Stored data entries
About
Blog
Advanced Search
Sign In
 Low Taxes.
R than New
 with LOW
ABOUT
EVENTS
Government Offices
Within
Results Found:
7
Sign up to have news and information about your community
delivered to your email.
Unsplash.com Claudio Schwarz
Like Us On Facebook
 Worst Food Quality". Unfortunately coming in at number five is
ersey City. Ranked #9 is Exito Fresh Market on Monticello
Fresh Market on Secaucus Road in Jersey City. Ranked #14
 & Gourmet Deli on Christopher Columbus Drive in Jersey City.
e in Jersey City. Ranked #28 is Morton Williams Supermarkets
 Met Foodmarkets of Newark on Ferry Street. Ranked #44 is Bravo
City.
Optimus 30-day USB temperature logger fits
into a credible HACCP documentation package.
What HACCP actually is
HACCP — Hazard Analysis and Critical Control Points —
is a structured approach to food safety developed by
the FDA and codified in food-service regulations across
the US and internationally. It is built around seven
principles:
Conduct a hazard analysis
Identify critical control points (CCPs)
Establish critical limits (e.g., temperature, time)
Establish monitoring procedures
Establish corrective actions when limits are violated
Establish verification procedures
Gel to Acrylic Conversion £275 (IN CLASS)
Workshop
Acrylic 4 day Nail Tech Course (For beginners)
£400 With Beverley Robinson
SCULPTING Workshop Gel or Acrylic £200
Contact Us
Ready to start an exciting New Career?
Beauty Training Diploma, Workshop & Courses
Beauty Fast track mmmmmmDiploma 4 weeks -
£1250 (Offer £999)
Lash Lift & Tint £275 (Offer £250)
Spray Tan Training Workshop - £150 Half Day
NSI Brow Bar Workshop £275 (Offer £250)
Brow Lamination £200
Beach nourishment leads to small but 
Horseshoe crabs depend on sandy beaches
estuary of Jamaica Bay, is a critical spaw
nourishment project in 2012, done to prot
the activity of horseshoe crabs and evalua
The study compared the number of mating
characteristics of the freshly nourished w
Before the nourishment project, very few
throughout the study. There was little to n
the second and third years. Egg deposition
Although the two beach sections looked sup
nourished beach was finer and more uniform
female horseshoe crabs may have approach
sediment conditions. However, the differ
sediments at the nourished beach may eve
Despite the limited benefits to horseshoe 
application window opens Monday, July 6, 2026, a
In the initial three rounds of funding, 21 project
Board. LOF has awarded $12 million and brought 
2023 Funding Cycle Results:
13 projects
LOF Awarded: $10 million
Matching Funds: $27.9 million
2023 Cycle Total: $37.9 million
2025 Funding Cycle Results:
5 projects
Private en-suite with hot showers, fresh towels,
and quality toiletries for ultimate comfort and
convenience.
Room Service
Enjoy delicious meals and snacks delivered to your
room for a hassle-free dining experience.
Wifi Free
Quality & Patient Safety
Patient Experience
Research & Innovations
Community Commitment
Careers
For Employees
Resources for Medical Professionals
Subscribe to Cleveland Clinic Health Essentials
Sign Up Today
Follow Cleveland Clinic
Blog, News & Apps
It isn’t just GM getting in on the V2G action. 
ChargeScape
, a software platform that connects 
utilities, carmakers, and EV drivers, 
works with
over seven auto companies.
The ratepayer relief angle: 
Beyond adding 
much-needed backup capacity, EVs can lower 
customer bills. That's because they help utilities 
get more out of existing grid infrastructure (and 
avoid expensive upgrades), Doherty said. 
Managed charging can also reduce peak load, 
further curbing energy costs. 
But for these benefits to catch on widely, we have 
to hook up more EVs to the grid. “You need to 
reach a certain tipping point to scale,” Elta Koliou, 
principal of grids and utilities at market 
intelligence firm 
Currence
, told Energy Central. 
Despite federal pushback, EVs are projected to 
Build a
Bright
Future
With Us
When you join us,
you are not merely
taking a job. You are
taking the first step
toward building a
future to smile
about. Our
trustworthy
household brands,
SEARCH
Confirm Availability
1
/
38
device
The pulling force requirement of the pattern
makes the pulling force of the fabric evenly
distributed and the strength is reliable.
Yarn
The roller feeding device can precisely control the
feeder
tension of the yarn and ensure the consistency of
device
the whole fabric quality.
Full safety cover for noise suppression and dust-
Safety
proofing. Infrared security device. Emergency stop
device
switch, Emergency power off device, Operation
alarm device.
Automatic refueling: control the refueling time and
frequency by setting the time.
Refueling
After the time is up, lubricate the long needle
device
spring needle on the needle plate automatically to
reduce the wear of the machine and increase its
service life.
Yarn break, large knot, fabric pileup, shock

Task goal
Each of the records above is to be reproduced word for word.

Output of the exercise
About
Blog
Advanced Search
Sign In
 Low Taxes.
R than New
 with LOW
ABOUT
EVENTS
Government Offices
Within
Results Found:
7
Sign up to have news and information about your community
delivered to your email.
Unsplash.com Claudio Schwarz
Like Us On Facebook
 Worst Food Quality". Unfortunately coming in at number five is
ersey City. Ranked #9 is Exito Fresh Market on Monticello
Fresh Market on Secaucus Road in Jersey City. Ranked #14
 & Gourmet Deli on Christopher Columbus Drive in Jersey City.
e in Jersey City. Ranked #28 is Morton Williams Supermarkets
 Met Foodmarkets of Newark on Ferry Street. Ranked #44 is Bravo
City.
Optimus 30-day USB temperature logger fits
into a credible HACCP documentation package.
What HACCP actually is
HACCP — Hazard Analysis and Critical Control Points —
is a structured approach to food safety developed by
the FDA and codified in food-service regulations across
the US and internationally. It is built around seven
principles:
Conduct a hazard analysis
Identify critical control points (CCPs)
Establish critical limits (e.g., temperature, time)
Establish monitoring procedures
Establish corrective actions when limits are violated
Establish verification procedures
Gel to Acrylic Conversion £275 (IN CLASS)
Workshop
Acrylic 4 day Nail Tech Course (For beginners)
£400 With Beverley Robinson
SCULPTING Workshop Gel or Acrylic £200
Contact Us
Ready to start an exciting New Career?
Beauty Training Diploma, Workshop & Courses
Beauty Fast track mmmmmmDiploma 4 weeks -
£1250 (Offer £999)
Lash Lift & Tint £275 (Offer £250)
Spray Tan Training Workshop - £150 Half Day
NSI Brow Bar Workshop £275 (Offer £250)
Brow Lamination £200
Beach nourishment leads to small but 
Horseshoe crabs depend on sandy beaches
estuary of Jamaica Bay, is a critical spaw
nourishment project in 2012, done to prot
the activity of horseshoe crabs and evalua
The study compared the number of mating
characteristics of the freshly nourished w
Before the nourishment project, very few
throughout the study. There was little to n
the second and third years. Egg deposition
Although the two beach sections looked sup
nourished beach was finer and more uniform
female horseshoe crabs may have approach
sediment conditions. However, the differ
sediments at the nourished beach may eve
Despite the limited benefits to horseshoe 
application window opens Monday, July 6, 2026, a
In the initial three rounds of funding, 21 project
Board. LOF has awarded $12 million and brought 
2023 Funding Cycle Results:
13 projects
LOF Awarded: $10 million
Matching Funds: $27.9 million
2023 Cycle Total: $37.9 million
2025 Funding Cycle Results:
5 projects
Private en-suite with hot showers, fresh towels,
and quality toiletries for ultimate comfort and
convenience.
Room Service
Enjoy delicious meals and snacks delivered to your
room for a hassle-free dining experience.
Wifi Free
Quality & Patient Safety
Patient Experience
Research & Innovations
Community Commitment
Careers
For Employees
Resources for Medical Professionals
Subscribe to Cleveland Clinic Health Essentials
Sign Up Today
Follow Cleveland Clinic
Blog, News & Apps
It isn’t just GM getting in on the V2G action. 
ChargeScape
, a software platform that connects 
utilities, carmakers, and EV drivers, 
works with
over seven auto companies.
The ratepayer relief angle: 
Beyond adding 
much-needed backup capacity, EVs can lower 
customer bills. That's because they help utilities 
get more out of existing grid infrastructure (and 
avoid expensive upgrades), Doherty said. 
Managed charging can also reduce peak load, 
further curbing energy costs. 
But for these benefits to catch on widely, we have 
to hook up more EVs to the grid. “You need to 
reach a certain tipping point to scale,” Elta Koliou, 
principal of grids and utilities at market 
intelligence firm 
Currence
, told Energy Central. 
Despite federal pushback, EVs are projected to 
Build a
Bright
Future
With Us
When you join us,
you are not merely
taking a job. You are
taking the first step
toward building a
future to smile
about. Our
trustworthy
household brands,
SEARCH
Confirm Availability
1
/
38
device
The pulling force requirement of the pattern
makes the pulling force of the fabric evenly
distributed and the strength is reliable.
Yarn
The roller feeding device can precisely control the
feeder
tension of the yarn and ensure the consistency of
device
the whole fabric quality.
Full safety cover for noise suppression and dust-
Safety
proofing. Infrared security device. Emergency stop
device
switch, Emergency power off device, Operation
alarm device.
Automatic refueling: control the refueling time and
frequency by setting the time.
Refueling
After the time is up, lubricate the long needle
device
spring needle on the needle plate automatically to
reduce the wear of the machine and increase its
service life.
Yarn break, large knot, fabric pileup, shock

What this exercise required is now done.